IMF to issue bonds to raise money

IMF to issue bonds to raise money
# 30 January 2009 13:46 (UTC +04:00)
Baku. Vahab Rzayev – APA-Economics. The International Monetary Fund is finalizing a $100 billion loan from Japan and is considering issuing bonds for the first time in its history, as part of an effort to double the financial resources it has to fight the deepening global recession, reports WSJ.
The IMF isn’t in danger of running out of money, said deputy managing director John Lipsky, though the fund has made commitments to lend about $50 billion in recent months to Pakistan, Iceland and a clutch of Eastern European countries, and is talking to others.
But the organization has wanted for months to double its lending ability to about $500 billion from $250 billion, to bolster confidence that it could handle other borrowers amid the crisis.
But the scope of the financial crisis has stretched the financial resources of wealthy nations, giving a new impetus to an IMF bond initiative. Asking the IMF’s 185 member nations to increase their lending commitments also is probably impractical given the financial troubles many nations have at home.

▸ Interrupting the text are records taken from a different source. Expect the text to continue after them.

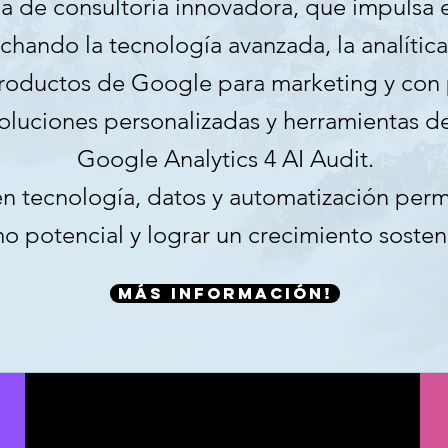
a de consultoría innovadora, que impulsa e
hando la tecnología avanzada, la analítica 
productos de Google para marketing y con
soluciones personalizadas y herramientas d
Google Analytics 4 AI Audit.
n tecnología, datos y automatización permi
o potencial y lograr un crecimiento sosteni
Más información!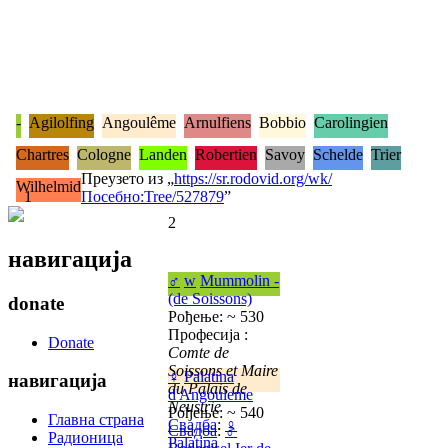
-
Agilolfing
Angoulême
Arnulfiens
Bobbio
Carolingien
Chartres
Cologne
Landen
Robertien
Savoy
Schelde
Trier
Преузето из „
https://sr.rodovid.org/wk/
Wilhelmid
1
Посебно:Tree/527879
”
2
навигација
♂
w
Mummolin -
(de Soissons)
donate
Рођење: ~ 530
Професија :
Donate
Comte de
Soissons et Maire
♀
Palatina
навигација
du Palais de
d'Angouleme
Neustrie
Рођење: ~ 540
Главна страна
Свадба
:
♀
Свадба
:
♂
Радионица
Palatina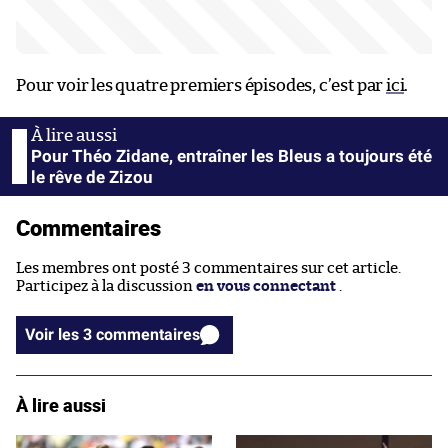
Pour voir les quatre premiers épisodes, c’est par
ici
.
Pour Théo Zidane, entraîner les Bleus a toujours été
le rêve de Zizou
Commentaires
Les membres ont posté 3 commentaires sur cet article.
Participez à la discussion
en vous connectant
.
Voir les 3 commentaires
À lire aussi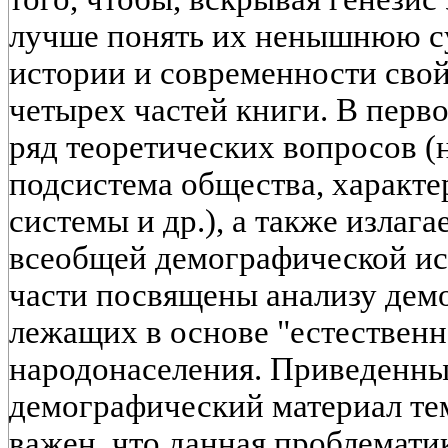
лучше понять их ненышнюю су
истории и современности свой
четырех частей книги. В перво
ряд теоретических вопросов (
подсистема общества, характ
системы и др.), а также излаг
всеобщей демографической ис
части посвящены анализу дем
лежащих в основе "естественн
народонаселения. Приведенны
демографический материал тем
важен, что данная проблемати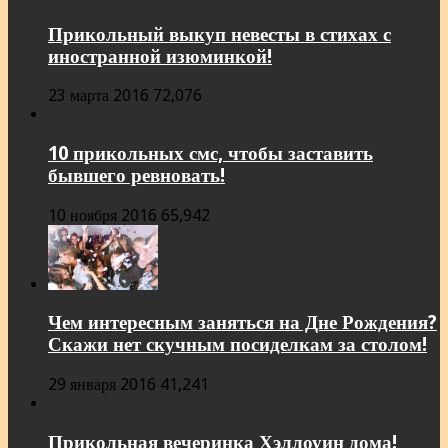
Прикольный выкуп невесты в стихах с
иностранной изюминкой!
23 марта 2016
72,076
10 прикольных смс, чтобы заставить
бывшего ревновать!
10 ноября 2016
65,942
Чем интересным заняться на Дне Рождения?
Скажи нет скучным посиделкам за столом!
29 января 2016
41,241
Прикольная вечеринка Хэллоуин дома!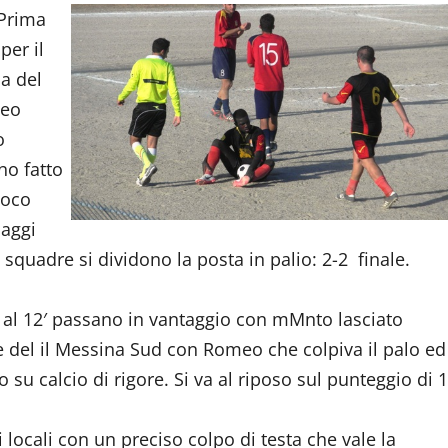
 Prima
per il
sa del
neo
o
no fatto
ioco
saggi
e squadre si dividono la posta in palio: 2-2 finale.
he al 12′ passano in vantaggio con mMnto lasciato
ne del il Messina Sud con Romeo che colpiva il palo ed
su calcio di rigore. Si va al riposo sul punteggio di 1
i locali con un preciso colpo di testa che vale la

Issuing bonds is "an avenue that merits consideration," Mr. Lipsky said, and IMF staff are now working out technical issues.
The IMF could sell some, or perhaps most, of the prospective bonds to central banks and other government agencies, rather than to the general investing public, according to a person involved in the discussions.
The IMF may also retool a new lending program it announced just in October, when it offered to make three-month loans with easier terms to countries who the IMF judges to have sound fiscal policies.
So far no country has applied for the program, known inside the IMF as "E-Z loans." That’s partly because the term of the loan is so short. But countries also may fear that any IMF loan signals to the market that the nation has deeper problems ahead.
The IMF said it wouldn’t require those borrowers to make the often-severe changes in their policies that it has demanded for decades. But Mr. Lipsky said the IMF is looking at how to revamp the program to make it more attractive.